Exercise aim » Where a record holds a picture, leave the picture out; otherwise repeat every record exactly.
BEGIN Available data
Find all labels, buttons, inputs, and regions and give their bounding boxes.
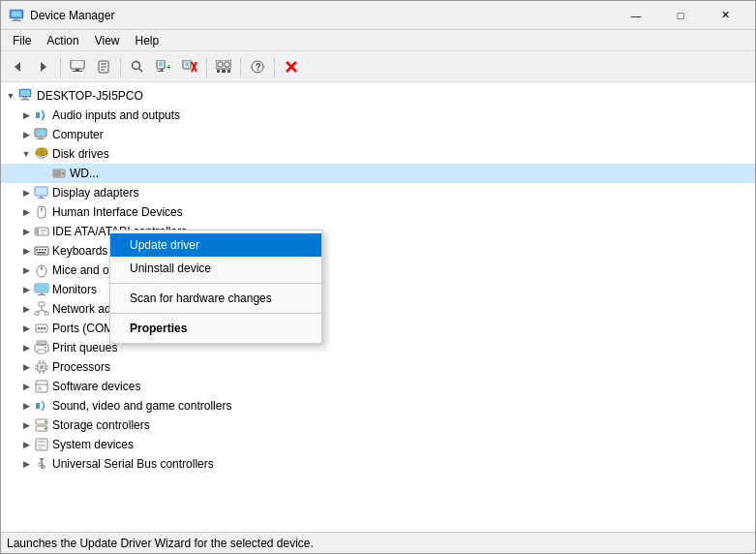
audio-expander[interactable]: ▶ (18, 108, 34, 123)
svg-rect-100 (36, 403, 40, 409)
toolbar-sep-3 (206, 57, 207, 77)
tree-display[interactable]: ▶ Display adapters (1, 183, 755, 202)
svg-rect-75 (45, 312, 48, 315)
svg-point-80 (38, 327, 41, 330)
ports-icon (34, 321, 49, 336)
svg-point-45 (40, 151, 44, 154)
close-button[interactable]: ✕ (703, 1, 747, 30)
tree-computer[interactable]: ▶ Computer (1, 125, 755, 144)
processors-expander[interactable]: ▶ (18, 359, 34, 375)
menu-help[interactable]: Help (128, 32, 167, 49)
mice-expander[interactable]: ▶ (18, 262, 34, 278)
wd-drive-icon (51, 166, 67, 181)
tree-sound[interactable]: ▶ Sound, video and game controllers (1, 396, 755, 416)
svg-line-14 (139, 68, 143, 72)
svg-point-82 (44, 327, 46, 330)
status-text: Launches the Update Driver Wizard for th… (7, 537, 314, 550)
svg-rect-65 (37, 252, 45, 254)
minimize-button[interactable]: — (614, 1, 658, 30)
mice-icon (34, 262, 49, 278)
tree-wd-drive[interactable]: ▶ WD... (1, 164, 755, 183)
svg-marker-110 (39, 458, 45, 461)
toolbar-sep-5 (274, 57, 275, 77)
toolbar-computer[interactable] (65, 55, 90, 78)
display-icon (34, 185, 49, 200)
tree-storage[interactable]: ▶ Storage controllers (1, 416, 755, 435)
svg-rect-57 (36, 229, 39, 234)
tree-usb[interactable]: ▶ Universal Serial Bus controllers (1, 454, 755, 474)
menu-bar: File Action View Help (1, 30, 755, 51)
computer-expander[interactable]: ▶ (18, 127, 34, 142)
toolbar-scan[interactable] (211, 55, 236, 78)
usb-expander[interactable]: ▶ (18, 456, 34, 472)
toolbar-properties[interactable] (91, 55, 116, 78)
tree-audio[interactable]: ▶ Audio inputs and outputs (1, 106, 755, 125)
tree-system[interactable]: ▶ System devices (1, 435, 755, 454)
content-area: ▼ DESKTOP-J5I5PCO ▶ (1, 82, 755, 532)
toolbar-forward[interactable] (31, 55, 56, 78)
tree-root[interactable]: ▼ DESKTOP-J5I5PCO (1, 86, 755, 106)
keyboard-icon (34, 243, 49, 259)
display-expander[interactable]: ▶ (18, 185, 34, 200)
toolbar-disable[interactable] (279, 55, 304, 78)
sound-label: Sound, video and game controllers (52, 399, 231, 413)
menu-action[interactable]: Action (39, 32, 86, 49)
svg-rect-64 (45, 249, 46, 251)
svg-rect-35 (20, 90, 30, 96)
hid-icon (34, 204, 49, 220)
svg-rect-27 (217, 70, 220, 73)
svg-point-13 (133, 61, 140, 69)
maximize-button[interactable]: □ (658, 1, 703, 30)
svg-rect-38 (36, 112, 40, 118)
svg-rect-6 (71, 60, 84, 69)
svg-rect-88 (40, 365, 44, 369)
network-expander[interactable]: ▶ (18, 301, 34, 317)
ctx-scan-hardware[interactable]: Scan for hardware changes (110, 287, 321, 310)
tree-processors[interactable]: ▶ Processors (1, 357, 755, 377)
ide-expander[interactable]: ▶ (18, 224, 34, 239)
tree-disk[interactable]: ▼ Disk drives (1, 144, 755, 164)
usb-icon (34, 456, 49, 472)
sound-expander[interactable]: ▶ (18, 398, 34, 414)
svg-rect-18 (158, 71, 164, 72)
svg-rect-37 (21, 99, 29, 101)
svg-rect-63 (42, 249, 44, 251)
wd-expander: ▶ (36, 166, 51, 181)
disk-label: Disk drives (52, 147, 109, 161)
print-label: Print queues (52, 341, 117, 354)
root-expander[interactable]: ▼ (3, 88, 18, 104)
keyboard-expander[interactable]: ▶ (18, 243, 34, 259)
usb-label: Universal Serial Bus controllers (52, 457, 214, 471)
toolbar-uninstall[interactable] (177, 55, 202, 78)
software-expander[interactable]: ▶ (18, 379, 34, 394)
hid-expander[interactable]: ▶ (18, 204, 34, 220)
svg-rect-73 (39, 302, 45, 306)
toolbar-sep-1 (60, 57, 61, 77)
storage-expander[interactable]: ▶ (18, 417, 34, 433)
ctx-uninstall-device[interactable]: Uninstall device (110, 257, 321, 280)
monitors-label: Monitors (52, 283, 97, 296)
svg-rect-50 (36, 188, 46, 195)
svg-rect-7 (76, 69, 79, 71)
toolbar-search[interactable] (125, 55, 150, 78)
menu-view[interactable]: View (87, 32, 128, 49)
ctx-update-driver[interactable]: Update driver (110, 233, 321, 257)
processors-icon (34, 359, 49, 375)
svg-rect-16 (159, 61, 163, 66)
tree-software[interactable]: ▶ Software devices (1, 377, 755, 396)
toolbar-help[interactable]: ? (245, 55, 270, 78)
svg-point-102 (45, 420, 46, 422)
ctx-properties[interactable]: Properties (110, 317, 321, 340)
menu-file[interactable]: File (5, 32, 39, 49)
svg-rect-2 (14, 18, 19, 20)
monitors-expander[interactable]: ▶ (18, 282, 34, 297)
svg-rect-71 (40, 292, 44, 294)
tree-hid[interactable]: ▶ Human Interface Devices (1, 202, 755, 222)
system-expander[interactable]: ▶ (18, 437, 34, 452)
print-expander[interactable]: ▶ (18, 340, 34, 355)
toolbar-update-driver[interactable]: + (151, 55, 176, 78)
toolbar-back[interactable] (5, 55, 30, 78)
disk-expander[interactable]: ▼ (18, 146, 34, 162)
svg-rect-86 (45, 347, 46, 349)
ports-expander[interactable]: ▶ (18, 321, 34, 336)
END Available data
Written reply »
Find all labels, buttons, inputs, and regions and give their bounding boxes.
audio-expander[interactable]: ▶ (18, 108, 34, 123)
svg-rect-100 (36, 403, 40, 409)
toolbar-sep-3 (206, 57, 207, 77)
tree-display[interactable]: ▶ Display adapters (1, 183, 755, 202)
svg-rect-75 (45, 312, 48, 315)
svg-point-80 (38, 327, 41, 330)
ports-icon (34, 321, 49, 336)
svg-point-45 (40, 151, 44, 154)
close-button[interactable]: ✕ (703, 1, 747, 30)
tree-computer[interactable]: ▶ Computer (1, 125, 755, 144)
processors-expander[interactable]: ▶ (18, 359, 34, 375)
menu-help[interactable]: Help (128, 32, 167, 49)
mice-expander[interactable]: ▶ (18, 262, 34, 278)
wd-drive-icon (51, 166, 67, 181)
tree-sound[interactable]: ▶ Sound, video and game controllers (1, 396, 755, 416)
svg-line-14 (139, 68, 143, 72)
svg-point-82 (44, 327, 46, 330)
status-text: Launches the Update Driver Wizard for th… (7, 537, 314, 550)
svg-rect-65 (37, 252, 45, 254)
minimize-button[interactable]: — (614, 1, 658, 30)
mice-icon (34, 262, 49, 278)
tree-wd-drive[interactable]: ▶ WD... (1, 164, 755, 183)
svg-marker-110 (39, 458, 45, 461)
toolbar-sep-5 (274, 57, 275, 77)
toolbar-computer[interactable] (65, 55, 90, 78)
display-icon (34, 185, 49, 200)
tree-storage[interactable]: ▶ Storage controllers (1, 416, 755, 435)
svg-rect-57 (36, 229, 39, 234)
tree-usb[interactable]: ▶ Universal Serial Bus controllers (1, 454, 755, 474)
menu-bar: File Action View Help (1, 30, 755, 51)
computer-expander[interactable]: ▶ (18, 127, 34, 142)
toolbar-scan[interactable] (211, 55, 236, 78)
usb-expander[interactable]: ▶ (18, 456, 34, 472)
toolbar-properties[interactable] (91, 55, 116, 78)
tree-audio[interactable]: ▶ Audio inputs and outputs (1, 106, 755, 125)
tree-system[interactable]: ▶ System devices (1, 435, 755, 454)
content-area: ▼ DESKTOP-J5I5PCO ▶ (1, 82, 755, 532)
toolbar-forward[interactable] (31, 55, 56, 78)
tree-root[interactable]: ▼ DESKTOP-J5I5PCO (1, 86, 755, 106)
keyboard-icon (34, 243, 49, 259)
display-expander[interactable]: ▶ (18, 185, 34, 200)
toolbar-disable[interactable] (279, 55, 304, 78)
sound-label: Sound, video and game controllers (52, 399, 231, 413)
menu-action[interactable]: Action (39, 32, 86, 49)
svg-rect-64 (45, 249, 46, 251)
svg-rect-35 (20, 90, 30, 96)
hid-icon (34, 204, 49, 220)
svg-rect-27 (217, 70, 220, 73)
svg-point-13 (133, 61, 140, 69)
maximize-button[interactable]: □ (658, 1, 703, 30)
svg-rect-38 (36, 112, 40, 118)
svg-rect-6 (71, 60, 84, 69)
svg-rect-88 (40, 365, 44, 369)
network-expander[interactable]: ▶ (18, 301, 34, 317)
ctx-scan-hardware[interactable]: Scan for hardware changes (110, 287, 321, 310)
tree-processors[interactable]: ▶ Processors (1, 357, 755, 377)
ide-expander[interactable]: ▶ (18, 224, 34, 239)
tree-disk[interactable]: ▼ Disk drives (1, 144, 755, 164)
usb-icon (34, 456, 49, 472)
sound-expander[interactable]: ▶ (18, 398, 34, 414)
svg-rect-18 (158, 71, 164, 72)
svg-rect-37 (21, 99, 29, 101)
svg-rect-63 (42, 249, 44, 251)
wd-expander: ▶ (36, 166, 51, 181)
disk-label: Disk drives (52, 147, 109, 161)
print-label: Print queues (52, 341, 117, 354)
root-expander[interactable]: ▼ (3, 88, 18, 104)
keyboard-expander[interactable]: ▶ (18, 243, 34, 259)
usb-label: Universal Serial Bus controllers (52, 457, 214, 471)
toolbar-uninstall[interactable] (177, 55, 202, 78)
software-expander[interactable]: ▶ (18, 379, 34, 394)
hid-expander[interactable]: ▶ (18, 204, 34, 220)
svg-rect-73 (39, 302, 45, 306)
toolbar-sep-1 (60, 57, 61, 77)
storage-expander[interactable]: ▶ (18, 417, 34, 433)
ctx-uninstall-device[interactable]: Uninstall device (110, 257, 321, 280)
monitors-label: Monitors (52, 283, 97, 296)
svg-rect-50 (36, 188, 46, 195)
svg-rect-7 (76, 69, 79, 71)
toolbar-search[interactable] (125, 55, 150, 78)
menu-view[interactable]: View (87, 32, 128, 49)
ctx-update-driver[interactable]: Update driver (110, 233, 321, 257)
processors-icon (34, 359, 49, 375)
svg-rect-16 (159, 61, 163, 66)
tree-software[interactable]: ▶ Software devices (1, 377, 755, 396)
toolbar-help[interactable]: ? (245, 55, 270, 78)
svg-point-102 (45, 420, 46, 422)
ctx-properties[interactable]: Properties (110, 317, 321, 340)
menu-file[interactable]: File (5, 32, 39, 49)
svg-rect-2 (14, 18, 19, 20)
monitors-expander[interactable]: ▶ (18, 282, 34, 297)
svg-rect-71 (40, 292, 44, 294)
tree-hid[interactable]: ▶ Human Interface Devices (1, 202, 755, 222)
system-expander[interactable]: ▶ (18, 437, 34, 452)
print-expander[interactable]: ▶ (18, 340, 34, 355)
toolbar-update-driver[interactable]: + (151, 55, 176, 78)
toolbar-back[interactable] (5, 55, 30, 78)
disk-expander[interactable]: ▼ (18, 146, 34, 162)
svg-rect-86 (45, 347, 46, 349)
ports-expander[interactable]: ▶ (18, 321, 34, 336)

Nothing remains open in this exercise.